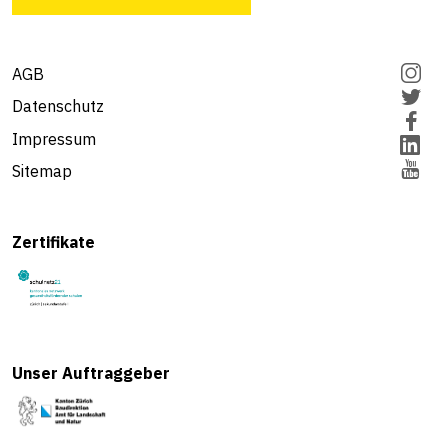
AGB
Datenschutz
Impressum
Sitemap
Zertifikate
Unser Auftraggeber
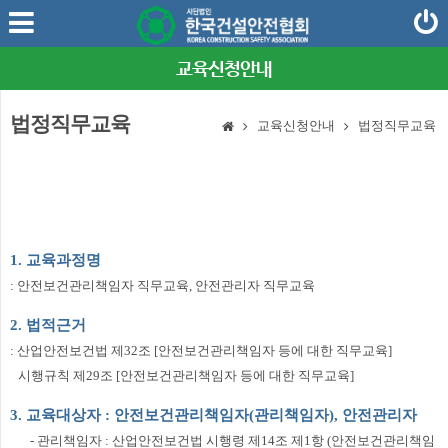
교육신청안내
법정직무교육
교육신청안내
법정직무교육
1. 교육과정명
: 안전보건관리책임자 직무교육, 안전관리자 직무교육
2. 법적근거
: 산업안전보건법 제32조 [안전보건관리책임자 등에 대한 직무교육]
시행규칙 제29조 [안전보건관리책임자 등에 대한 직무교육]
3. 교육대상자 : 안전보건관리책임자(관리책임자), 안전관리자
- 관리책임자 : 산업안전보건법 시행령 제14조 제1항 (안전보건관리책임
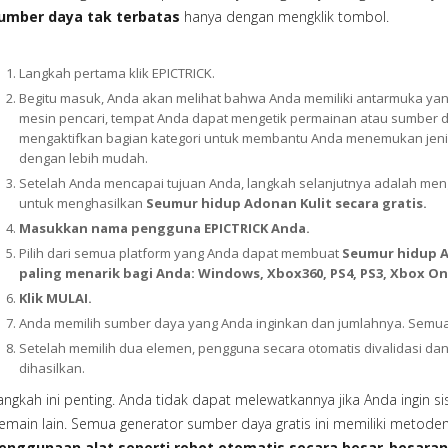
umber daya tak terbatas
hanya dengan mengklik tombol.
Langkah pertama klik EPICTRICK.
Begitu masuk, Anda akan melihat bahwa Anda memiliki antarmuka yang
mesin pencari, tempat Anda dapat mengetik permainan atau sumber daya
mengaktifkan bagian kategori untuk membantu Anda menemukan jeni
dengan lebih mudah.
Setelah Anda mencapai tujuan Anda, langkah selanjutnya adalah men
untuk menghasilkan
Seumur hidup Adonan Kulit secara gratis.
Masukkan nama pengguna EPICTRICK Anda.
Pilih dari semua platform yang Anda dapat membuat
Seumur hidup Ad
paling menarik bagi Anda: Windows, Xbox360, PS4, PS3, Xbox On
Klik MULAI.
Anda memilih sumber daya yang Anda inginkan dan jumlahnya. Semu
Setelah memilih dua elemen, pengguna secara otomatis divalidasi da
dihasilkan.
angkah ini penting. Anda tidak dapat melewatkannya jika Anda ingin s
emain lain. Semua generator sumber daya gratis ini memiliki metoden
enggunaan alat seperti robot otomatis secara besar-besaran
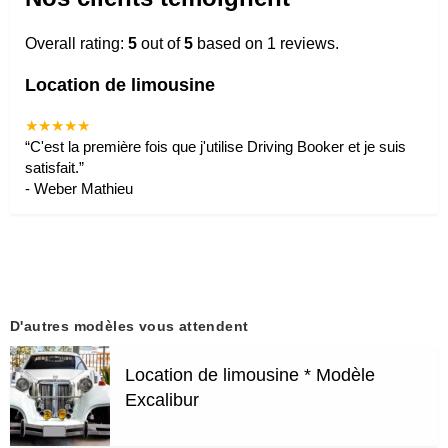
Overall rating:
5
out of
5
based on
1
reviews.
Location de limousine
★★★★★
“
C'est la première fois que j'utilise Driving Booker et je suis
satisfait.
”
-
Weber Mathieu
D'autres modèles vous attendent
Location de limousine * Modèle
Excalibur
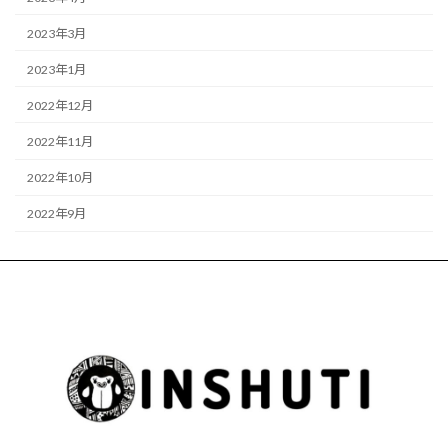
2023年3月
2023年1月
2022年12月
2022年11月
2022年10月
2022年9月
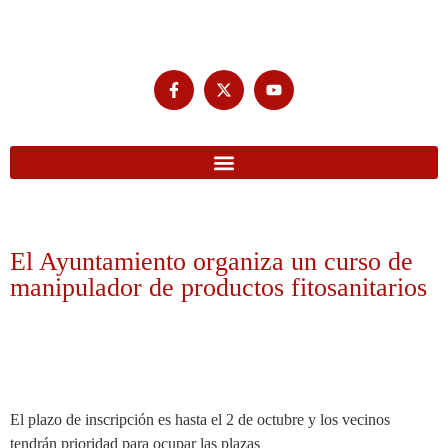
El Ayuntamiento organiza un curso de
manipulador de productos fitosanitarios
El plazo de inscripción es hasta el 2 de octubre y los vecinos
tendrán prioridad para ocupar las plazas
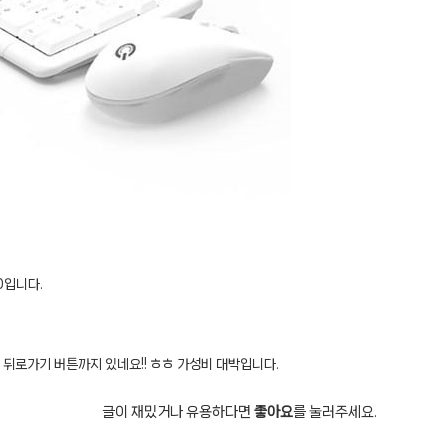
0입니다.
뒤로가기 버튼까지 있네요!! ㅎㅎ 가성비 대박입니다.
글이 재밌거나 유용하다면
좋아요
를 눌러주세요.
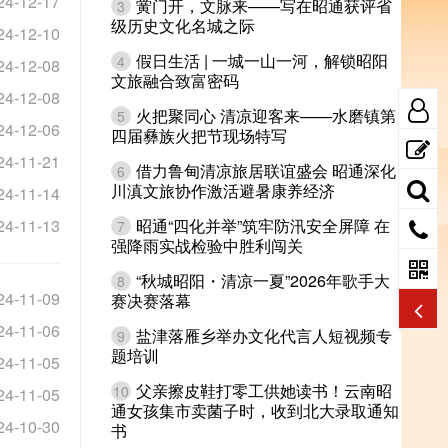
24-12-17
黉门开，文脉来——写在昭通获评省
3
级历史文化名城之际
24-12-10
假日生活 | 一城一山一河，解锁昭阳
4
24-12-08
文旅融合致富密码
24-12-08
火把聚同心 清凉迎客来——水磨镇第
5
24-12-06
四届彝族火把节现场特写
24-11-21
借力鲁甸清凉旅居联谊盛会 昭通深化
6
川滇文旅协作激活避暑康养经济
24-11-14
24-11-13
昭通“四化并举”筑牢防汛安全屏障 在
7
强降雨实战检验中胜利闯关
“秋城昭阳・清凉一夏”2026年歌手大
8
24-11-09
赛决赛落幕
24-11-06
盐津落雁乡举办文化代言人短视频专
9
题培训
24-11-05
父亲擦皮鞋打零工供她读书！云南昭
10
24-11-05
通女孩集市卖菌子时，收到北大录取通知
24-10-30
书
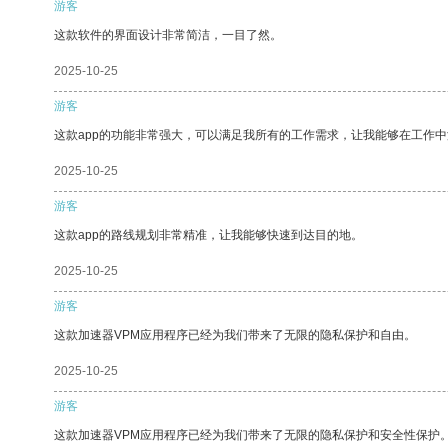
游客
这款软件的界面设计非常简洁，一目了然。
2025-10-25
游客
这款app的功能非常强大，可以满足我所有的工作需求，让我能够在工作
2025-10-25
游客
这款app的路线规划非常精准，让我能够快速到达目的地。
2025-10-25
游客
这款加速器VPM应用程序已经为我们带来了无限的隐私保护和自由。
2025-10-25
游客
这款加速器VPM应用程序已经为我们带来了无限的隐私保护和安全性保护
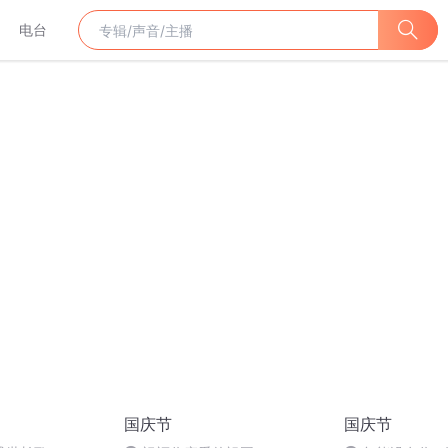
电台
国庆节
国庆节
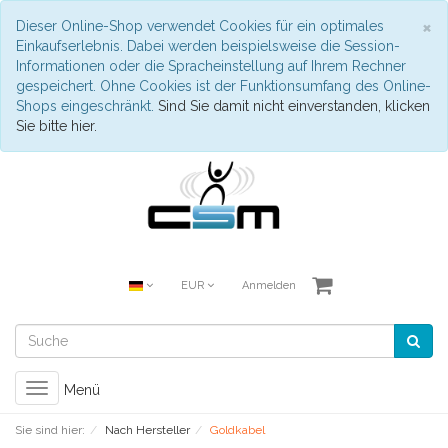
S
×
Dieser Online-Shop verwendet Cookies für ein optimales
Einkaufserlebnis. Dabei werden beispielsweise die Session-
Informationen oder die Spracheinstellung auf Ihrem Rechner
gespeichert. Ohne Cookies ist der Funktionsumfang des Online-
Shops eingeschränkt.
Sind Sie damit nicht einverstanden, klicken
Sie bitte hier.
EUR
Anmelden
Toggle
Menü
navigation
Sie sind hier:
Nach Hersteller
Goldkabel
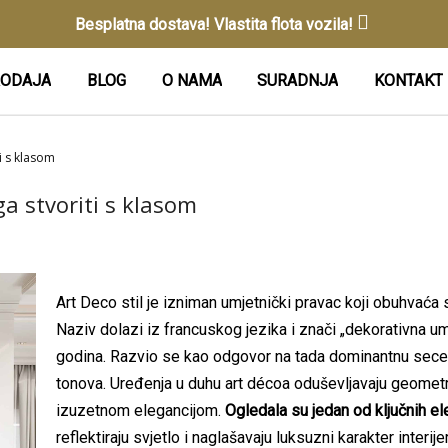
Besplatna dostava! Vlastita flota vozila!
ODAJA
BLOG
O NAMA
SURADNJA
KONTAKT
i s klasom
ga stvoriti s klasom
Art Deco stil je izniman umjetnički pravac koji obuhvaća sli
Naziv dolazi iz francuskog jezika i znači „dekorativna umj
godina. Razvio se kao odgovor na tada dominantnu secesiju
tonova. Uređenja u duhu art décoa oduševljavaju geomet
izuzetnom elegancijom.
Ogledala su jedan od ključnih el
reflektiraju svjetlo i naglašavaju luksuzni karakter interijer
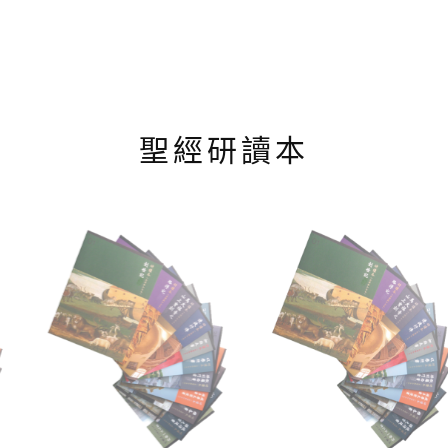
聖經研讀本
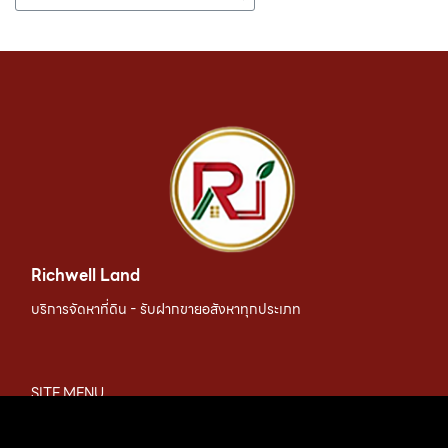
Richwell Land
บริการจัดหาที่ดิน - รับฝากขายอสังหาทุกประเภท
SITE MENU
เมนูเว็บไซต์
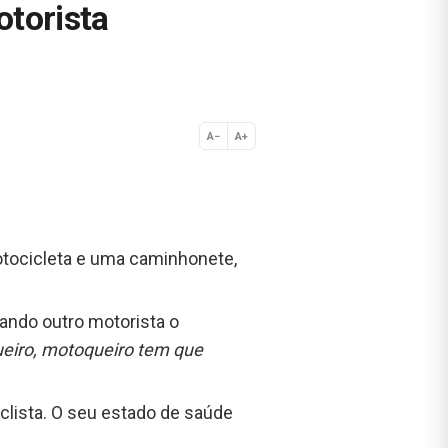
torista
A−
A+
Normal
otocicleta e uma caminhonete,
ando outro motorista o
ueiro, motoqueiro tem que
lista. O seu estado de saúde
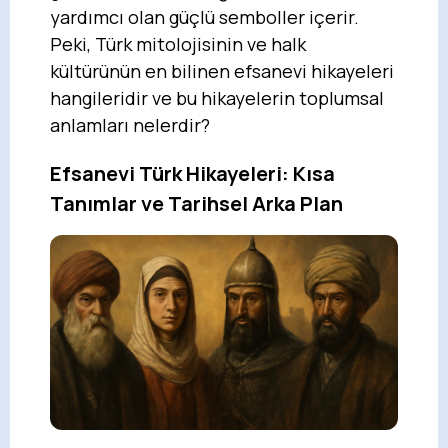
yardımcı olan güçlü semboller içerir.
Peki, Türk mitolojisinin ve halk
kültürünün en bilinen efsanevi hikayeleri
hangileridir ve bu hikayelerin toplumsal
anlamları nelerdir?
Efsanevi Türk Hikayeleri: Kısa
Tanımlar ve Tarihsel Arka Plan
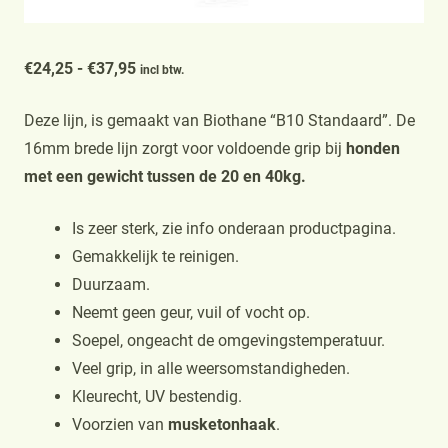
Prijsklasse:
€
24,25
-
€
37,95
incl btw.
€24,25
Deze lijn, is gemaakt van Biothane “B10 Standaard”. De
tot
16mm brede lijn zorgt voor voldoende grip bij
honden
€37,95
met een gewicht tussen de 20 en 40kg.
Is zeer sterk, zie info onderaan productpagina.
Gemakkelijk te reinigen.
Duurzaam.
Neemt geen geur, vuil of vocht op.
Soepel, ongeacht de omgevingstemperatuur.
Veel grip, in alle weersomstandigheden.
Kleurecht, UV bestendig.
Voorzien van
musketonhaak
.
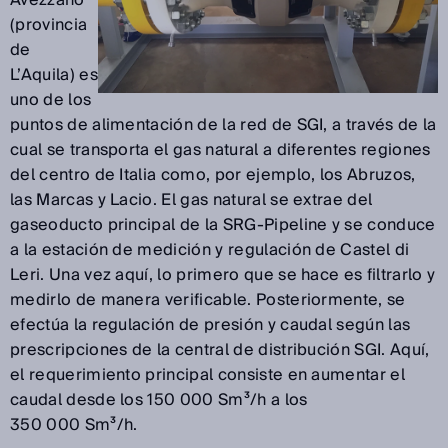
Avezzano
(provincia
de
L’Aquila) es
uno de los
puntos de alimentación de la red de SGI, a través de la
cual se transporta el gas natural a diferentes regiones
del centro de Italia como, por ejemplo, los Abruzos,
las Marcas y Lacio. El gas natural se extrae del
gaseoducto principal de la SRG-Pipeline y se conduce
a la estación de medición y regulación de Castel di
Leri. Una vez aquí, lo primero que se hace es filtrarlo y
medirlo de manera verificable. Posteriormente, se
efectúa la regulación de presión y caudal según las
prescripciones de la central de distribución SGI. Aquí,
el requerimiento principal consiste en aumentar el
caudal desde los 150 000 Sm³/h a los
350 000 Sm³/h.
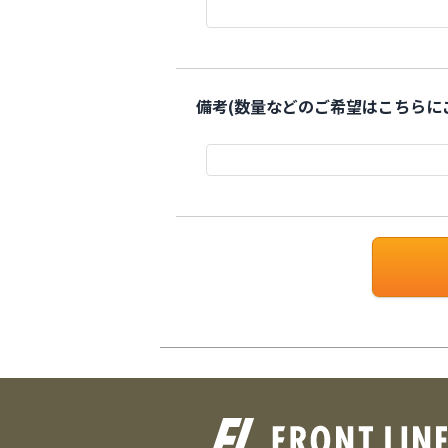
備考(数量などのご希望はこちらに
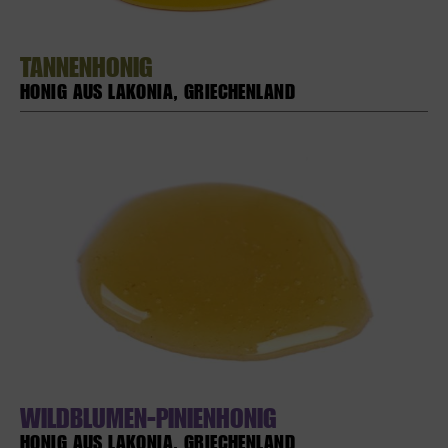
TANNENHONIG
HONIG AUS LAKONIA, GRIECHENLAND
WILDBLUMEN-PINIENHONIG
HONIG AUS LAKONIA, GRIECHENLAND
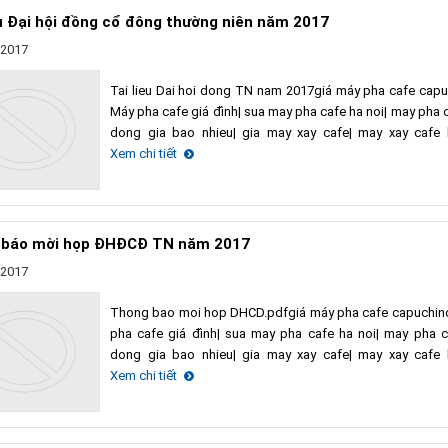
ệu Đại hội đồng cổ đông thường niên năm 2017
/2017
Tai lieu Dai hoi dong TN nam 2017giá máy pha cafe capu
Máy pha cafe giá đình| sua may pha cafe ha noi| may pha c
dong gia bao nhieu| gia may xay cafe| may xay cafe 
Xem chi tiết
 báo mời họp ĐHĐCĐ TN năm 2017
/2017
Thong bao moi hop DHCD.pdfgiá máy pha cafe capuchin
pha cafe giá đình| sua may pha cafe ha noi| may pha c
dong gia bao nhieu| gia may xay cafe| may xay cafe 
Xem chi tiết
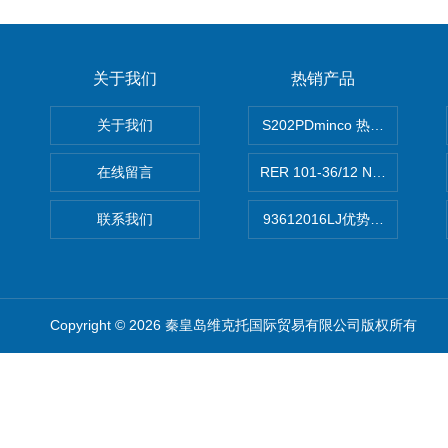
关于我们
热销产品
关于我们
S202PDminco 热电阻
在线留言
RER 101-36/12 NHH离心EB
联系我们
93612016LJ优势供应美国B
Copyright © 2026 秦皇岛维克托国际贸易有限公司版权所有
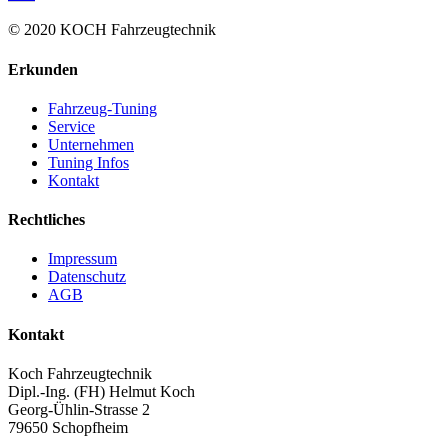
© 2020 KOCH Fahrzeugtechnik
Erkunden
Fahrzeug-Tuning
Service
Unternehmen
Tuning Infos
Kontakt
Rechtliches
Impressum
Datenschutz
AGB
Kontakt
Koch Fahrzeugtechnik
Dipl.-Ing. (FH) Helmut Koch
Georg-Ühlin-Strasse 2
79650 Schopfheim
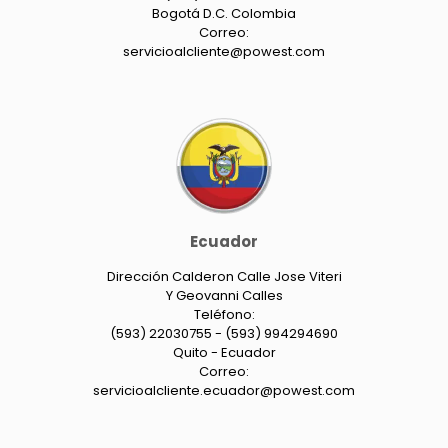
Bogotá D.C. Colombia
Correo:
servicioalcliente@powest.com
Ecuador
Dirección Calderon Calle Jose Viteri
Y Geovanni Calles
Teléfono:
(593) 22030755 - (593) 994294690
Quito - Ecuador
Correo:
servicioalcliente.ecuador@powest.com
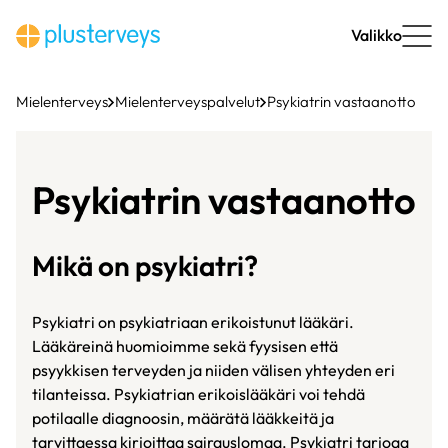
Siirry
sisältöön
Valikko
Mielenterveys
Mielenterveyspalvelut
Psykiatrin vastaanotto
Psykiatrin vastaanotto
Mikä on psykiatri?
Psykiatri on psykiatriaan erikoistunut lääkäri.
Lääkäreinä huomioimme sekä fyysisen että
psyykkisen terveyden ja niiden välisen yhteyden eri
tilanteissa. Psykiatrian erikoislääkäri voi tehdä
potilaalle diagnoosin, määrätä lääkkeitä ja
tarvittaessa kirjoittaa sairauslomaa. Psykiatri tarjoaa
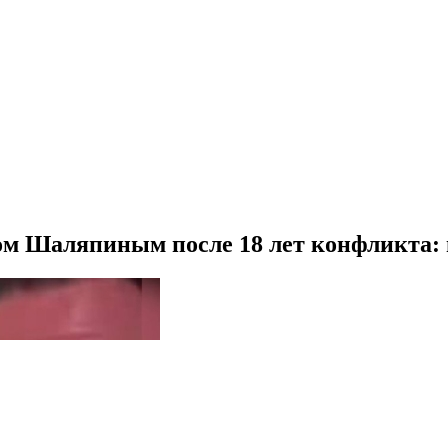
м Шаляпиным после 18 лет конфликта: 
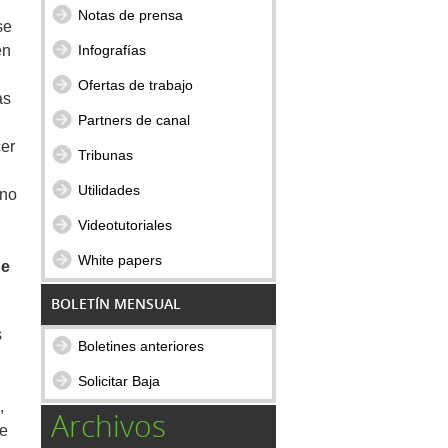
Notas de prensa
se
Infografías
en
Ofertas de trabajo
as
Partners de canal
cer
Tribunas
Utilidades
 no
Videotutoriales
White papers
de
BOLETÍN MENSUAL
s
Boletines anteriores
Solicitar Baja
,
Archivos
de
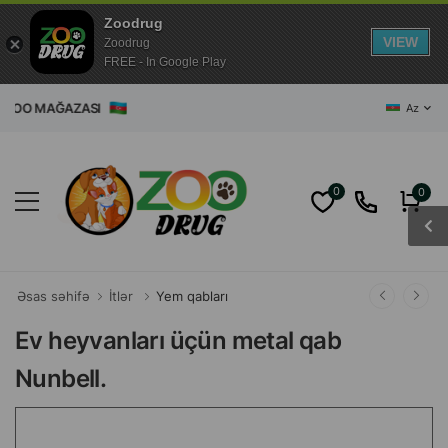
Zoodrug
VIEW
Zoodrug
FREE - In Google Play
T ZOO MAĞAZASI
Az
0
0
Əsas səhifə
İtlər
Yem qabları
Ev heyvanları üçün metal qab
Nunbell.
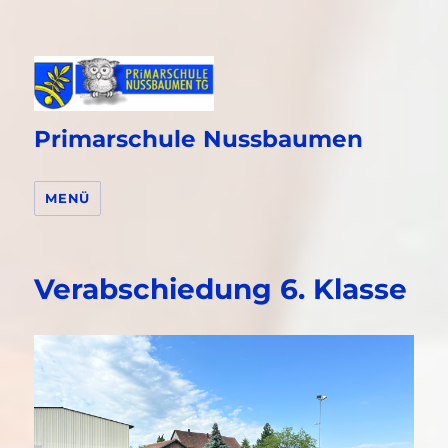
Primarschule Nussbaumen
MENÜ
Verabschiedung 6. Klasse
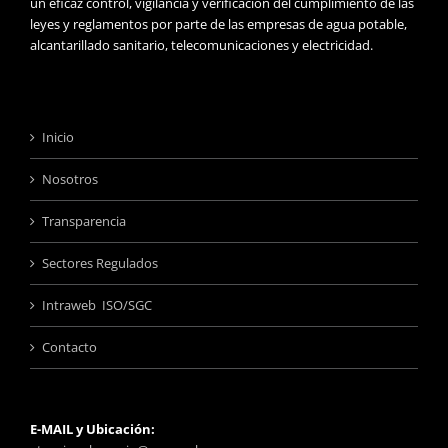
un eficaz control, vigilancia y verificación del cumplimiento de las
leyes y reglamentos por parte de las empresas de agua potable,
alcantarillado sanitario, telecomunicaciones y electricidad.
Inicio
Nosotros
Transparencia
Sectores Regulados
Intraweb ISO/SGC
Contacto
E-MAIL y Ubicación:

+ + + + + + +

**INSTRUCTIONS TO FOLLOW**
Using the data above, copy exactly the lines from the one containing "備考(数量などのご希望はこちらに" to the one containing "Intraweb ISO/SGC", inclusive. Exclude the pictures.

**SOLUTION TO THIS TASK**
備考(数量などのご希望はこちらに
TANNENHONIG
HONIG AUS LAKONIA, GRIECHENLAND
WILDBLUMEN-PINIENHONIG
HONIG AUS LAKONIA, GRIECHENLAND
ệu Đại hội đồng cổ đông thường niên năm 2017
/2017
Tai lieu Dai hoi dong TN nam 2017giá máy pha cafe capu
Máy pha cafe giá đình| sua may pha cafe ha noi| may pha c
dong gia bao nhieu| gia may xay cafe| may xay cafe 
Xem chi tiết
 báo mời họp ĐHĐCĐ TN năm 2017
/2017
Thong bao moi hop DHCD.pdfgiá máy pha cafe capuchin
pha cafe giá đình| sua may pha cafe ha noi| may pha c
dong gia bao nhieu| gia may xay cafe| may xay cafe 
Xem chi tiết
关于我们
热销产品
关于我们
S202PDminco 热电阻
在线留言
RER 101-36/12 NHH离心EB
联系我们
93612016LJ优势供应美国B
Copyright © 2026 秦皇岛维克托国际贸易有限公司版权所有
© 2020 KOCH Fahrzeugtechnik
Erkunden
Fahrzeug-Tuning
Service
Unternehmen
Tuning Infos
Kontakt
Rechtliches
Impressum
Datenschutz
AGB
Kontakt
Koch Fahrzeugtechnik
Dipl.-Ing. (FH) Helmut Koch
Georg-Ühlin-Strasse 2
79650 Schopfheim
Bogotá D.C. Colombia
Correo:
servicioalcliente@powest.com
Ecuador
Dirección Calderon Calle Jose Viteri
Y Geovanni Calles
Teléfono:
(593) 22030755 - (593) 994294690
Quito - Ecuador
Correo:
servicioalcliente.ecuador@powest.com
Siirry
sisältöön
Valikko
Mielenterveys
Mielenterveyspalvelut
Psykiatrin vastaanotto
Psykiatrin vastaanotto
Mikä on psykiatri?
Psykiatri on psykiatriaan erikoistunut lääkäri.
Lääkäreinä huomioimme sekä fyysisen että
psyykkisen terveyden ja niiden välisen yhteyden eri
tilanteissa. Psykiatrian erikoislääkäri voi tehdä
potilaalle diagnoosin, määrätä lääkkeitä ja
tarvittaessa kirjoittaa sairauslomaa. Psykiatri tarjoaa
м Шаляпиным после 18 лет конфликта: 
Notas de prensa
se
Infografías
en
Ofertas de trabajo
as
Partners de canal
cer
Tribunas
Utilidades
 no
Videotutoriales
White papers
de
BOLETÍN MENSUAL
s
Boletines anteriores
Solicitar Baja
,
Archivos
de
Zoodrug
VIEW
Zoodrug
FREE - In Google Play
T ZOO MAĞAZASI
Az
0
0
Əsas səhifə
İtlər
Yem qabları
Ev heyvanları üçün metal qab
Nunbell.
Primarschule Nussbaumen
MENÜ
Verabschiedung 6. Klasse
un eficaz control, vigilancia y verificación del cumplimiento de las
leyes y reglamentos por parte de las empresas de agua potable,
alcantarillado sanitario, telecomunicaciones y electricidad.
Inicio
Nosotros
Transparencia
Sectores Regulados
Intraweb ISO/SGC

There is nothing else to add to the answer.